Conselharia do Meio Rural

ANÚNCIO de 27 de março de 2026, do Jurado Provincial de Classificação de Montes Vicinais em mãos Comum de Pontevedra, pelo que se publica a resolução do expediente de classificação dos montes chamados Cucos ou Cochos, Cultural-Coto-Trepando-Pedreira, Volta da Moura e Volta da Moura Rio Tinto, solicitados a favor da Comunidade de Montes Vicinais em mãos Comum de Budiño (Salceda de Caselas).

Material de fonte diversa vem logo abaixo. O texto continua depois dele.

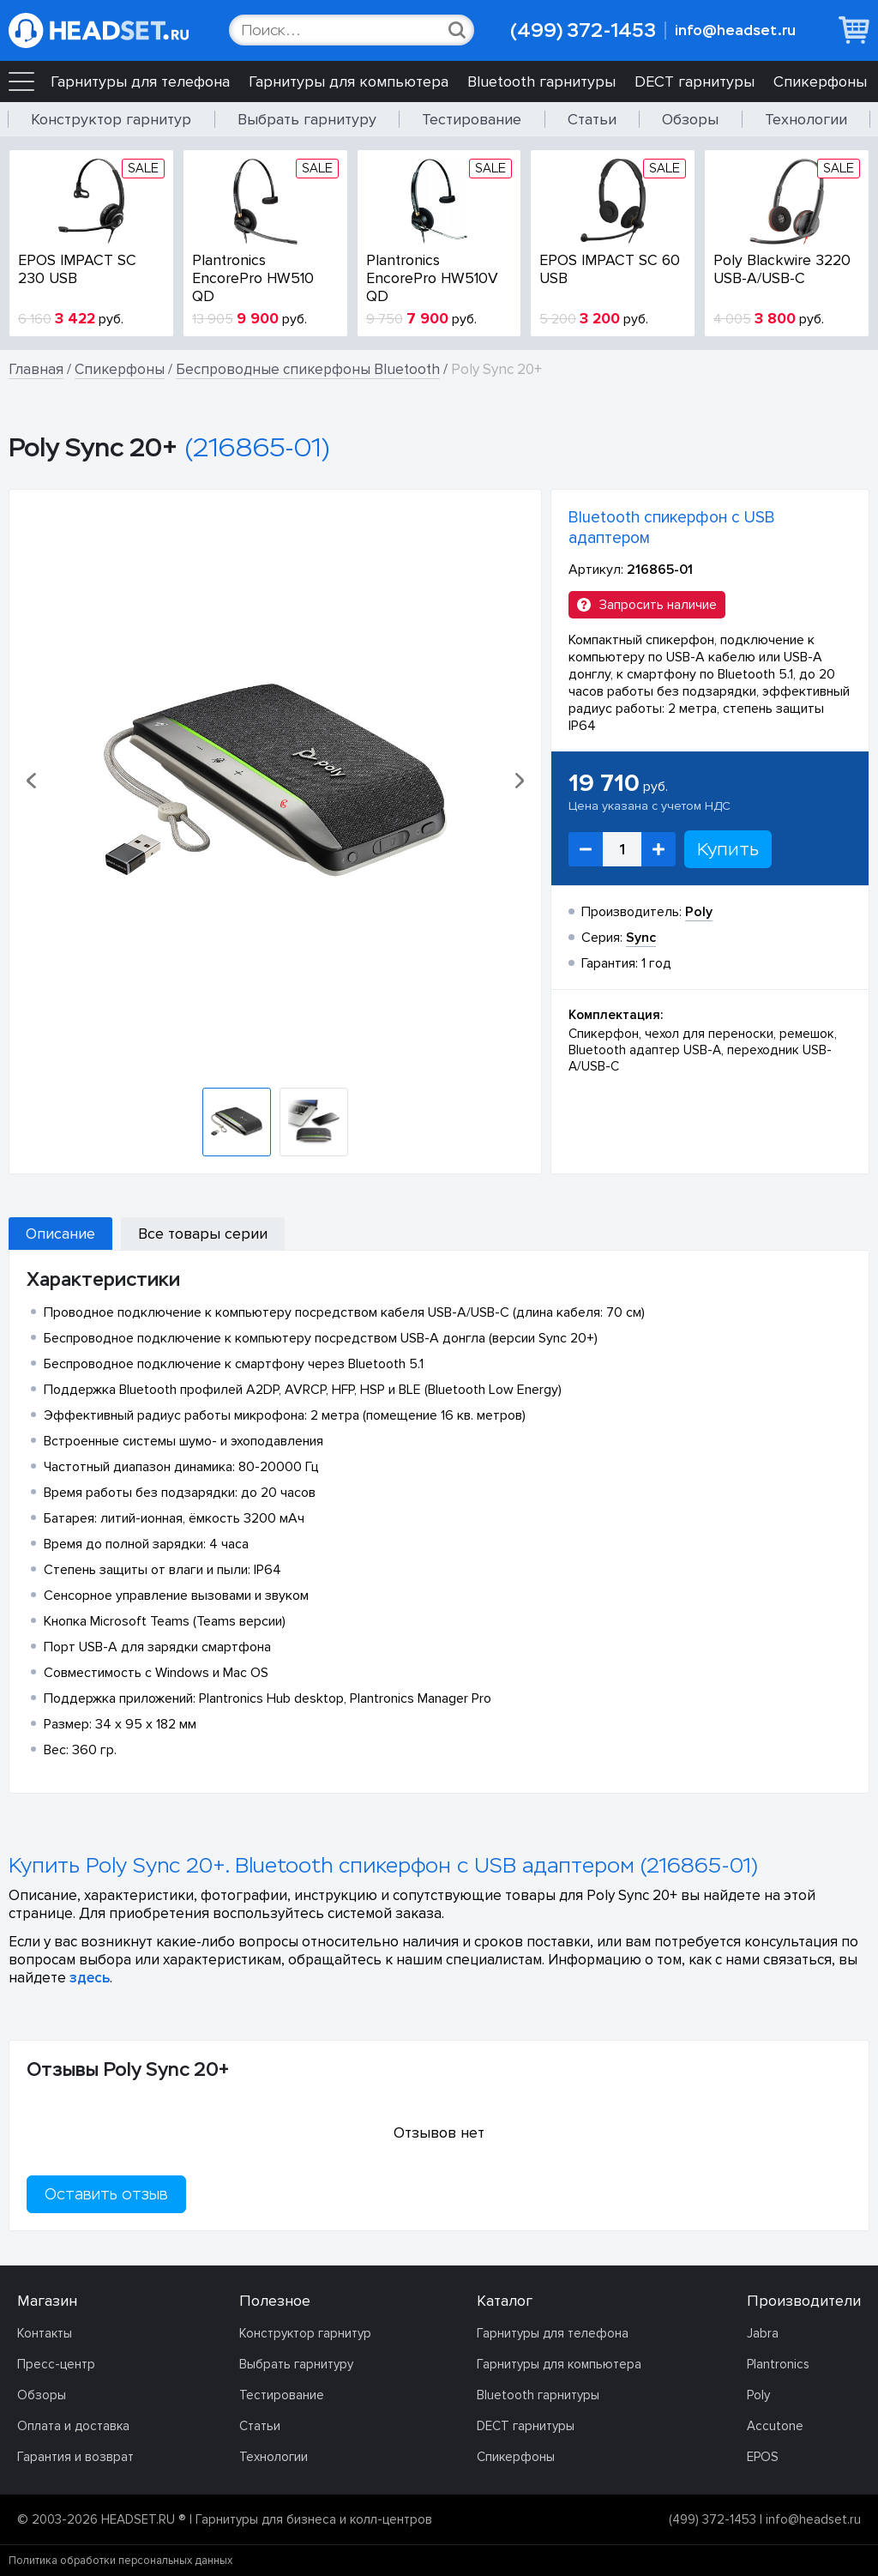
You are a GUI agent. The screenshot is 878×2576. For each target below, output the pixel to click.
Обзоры (690, 119)
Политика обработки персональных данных (120, 2560)
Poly (758, 2395)
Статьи (592, 119)
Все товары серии (203, 1233)
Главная (36, 369)
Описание (60, 1233)
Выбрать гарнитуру (307, 119)
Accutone (775, 2426)
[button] (32, 780)
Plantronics (778, 2364)
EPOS (763, 2456)
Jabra (763, 2333)
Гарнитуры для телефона (140, 81)
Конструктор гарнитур (111, 119)
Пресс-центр (56, 2364)
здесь (89, 1978)
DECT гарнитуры (694, 81)
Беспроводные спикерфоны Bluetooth (308, 369)
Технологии (806, 119)
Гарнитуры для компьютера (348, 81)
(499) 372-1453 (583, 30)
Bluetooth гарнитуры (541, 81)
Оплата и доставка (73, 2426)
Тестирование (471, 119)
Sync (641, 937)
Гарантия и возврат (75, 2456)
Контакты (44, 2333)
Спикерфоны (820, 81)
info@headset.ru (735, 30)
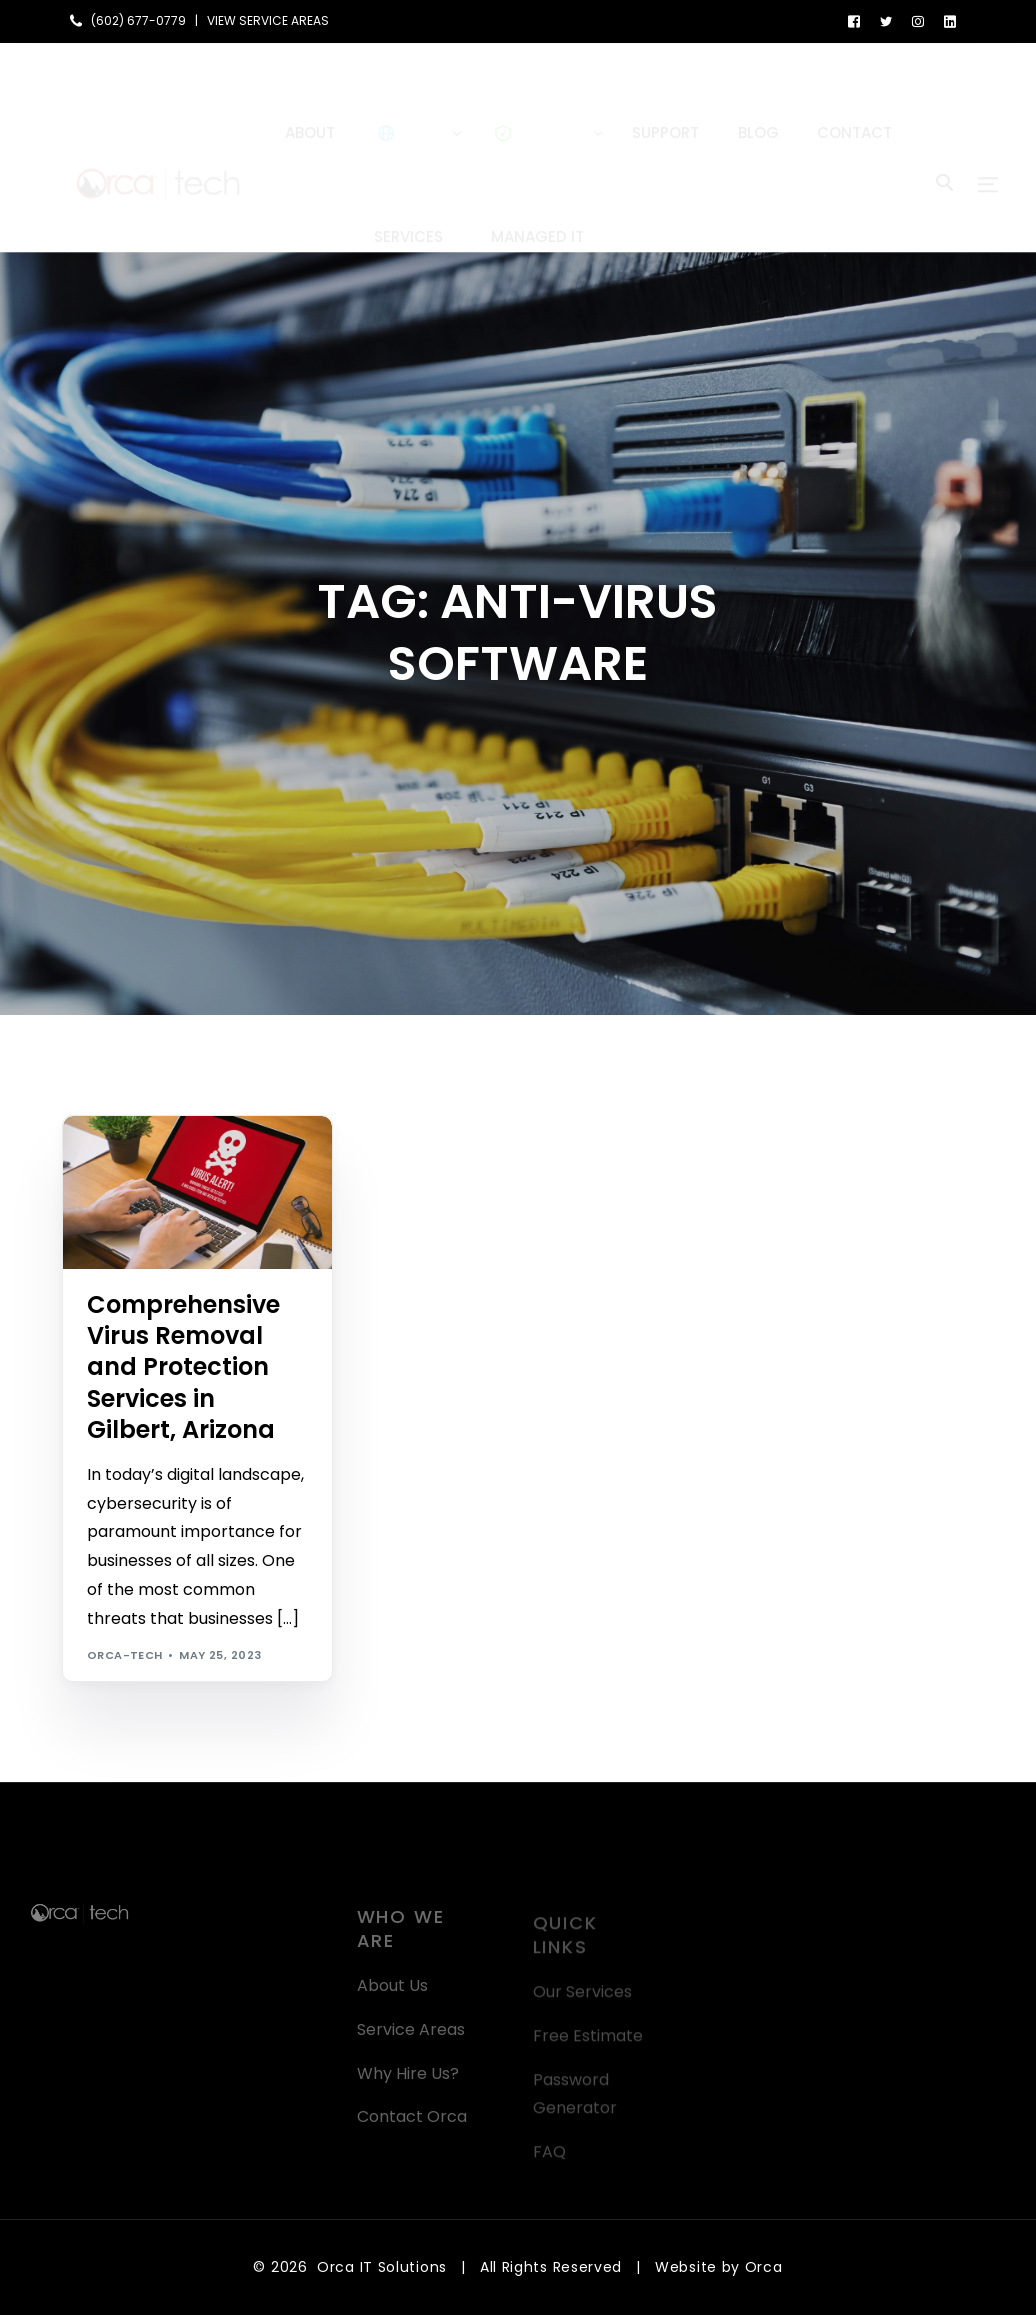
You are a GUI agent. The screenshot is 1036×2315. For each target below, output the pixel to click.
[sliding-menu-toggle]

Em cumprimento do disposto no artigo 28 do Regulamento para a execução da Lei de montes vicinais em mãos comum, aprovado pelo Decreto 260/1992, de 4 de setembro, faz-se público que o Júri Provincial de Classificação de Montes Vicinais em mãos Comum de Pontevedra, na sessão que teve lugar o 24 de fevereiro de 2026, baixo a presidência de Antonio Crespo Iglesias, director territorial, com a assistência dos vogais Amalia Elsa Pazos Pintos, chefa do Serviço de Montes, Xosé Carlos Morgade Martínez, representante das CMVMC da província, Paula Nieto Grande, letrado da Xunta de Galicia, e do secretário do Jurado José Alberto Cousido Fernández, funcionário adscrito ao Serviço Jurídico-Administrativo, adoptou a seguinte resolução:

Antecedentes de facto:

Primeiro. O 5.8.2024, a pessoa que exerce a representação da CMVMC de Budiño (Salceda de Caselas) apresentou a solicitude de classificação como monte vicinal em mãos comum dos montes denominados Cucos ou Cochos, Cultural-Coto-Trepando-Pedreira, Volta da Moura e Volta da Moura Rio Tinto, com a seguinte descrição:

1. Nome do monte: Cucos ou Cochos.

Cabida: 2.423 m2:

Ref. catastral: parte das seguintes parcelas 36049A02609019, 36049A02600541, 36049A02609015, 36049A02600542, 36049A02600527, 36049A02600528, 36049A02600529, 36049A02600538, 36049A02600539, 36049A02600540, 36049A02600169, 36055A02700106, 36055A02700107, 36055A02700108.

Estremas:

Titulares

Norte

Herdeiros de Manuel Xesteira

Sul

Câmara municipal de Tui-CMVMC de Guillarei

Leste

Herdeiros de Manuel Xesteira e monte comunal de Guillarei

Oeste

Palmira Vila Ramírez

2. Nome do monte: Cultural, Coto, Trepando e Pedreira.

Cabida: 20.647 m2

Ref. catastral: parte das seguintes parcelas 36049A02801444, 36049A02809047, 36049A02800045, 36049A02800010, 36049A02809012, 36049A02800021, 36049A02800007, 36049A02801426, 36049A02800023, 36049A02809048, 36049A02800022, 36049A02809013, 36049A02809014, 36049A02800046, 36049A02800047, 36049A02800011, 36049A02800012, 36049A02800013, 36049A02800016.

Estremas:

Titulares

Norte

Delio Pérez Lemos-Juan Costas Rendo Estrada provincial-Caminho público

Sul

Josefa Lemos Vila-José Manuel Rendo Costas-Hermosinda Evengelina Cortiñas Vinhas

Leste

ADIF

Oeste

Estrada provincial-Delio Pérez Lemos-Delfina González Vila

3. Nome do monte: Volta da Moura.

Cabida: 6.377 m2:

Ref. catastral: parte das seguintes parcelas 36049A02700142, 36049A02709002, 36049A02700140, 36049A02700139, 36049A02709002, 36055A00701257, 36055A00701256.

Estremas:

Titulares

Norte

Caminho público-Manuel Alonso Diz-Herdeiros de Severino Gómez

Sul

Luis Fernández Álvarez-Alejandro Álvarez Fernández-Auto-estrada A-55-Caminho público

Leste

Auto-estrada A-55

Oeste

Caminho público

4. Nome do monte: Volta da Moura Rio Tinto.

Cabida: 484 m2:

Ref. catastral: parte das seguintes parcelas 36049A02600376, 36049A02600377.

Estremas:

Titulares

Norte

Severiano Gavin González

Sul

Estrada N-550-Cerâmica Me as, S.A.

Leste

Cerâmica Me as, S.A.

Oeste

Estrada N-550

Com a solicitude junta-se a seguinte documentação:

– Acordo da Assembleia Geral da CMVMC de Budiño, do 18.6.2023, de solicitar a classificação dos terrenos.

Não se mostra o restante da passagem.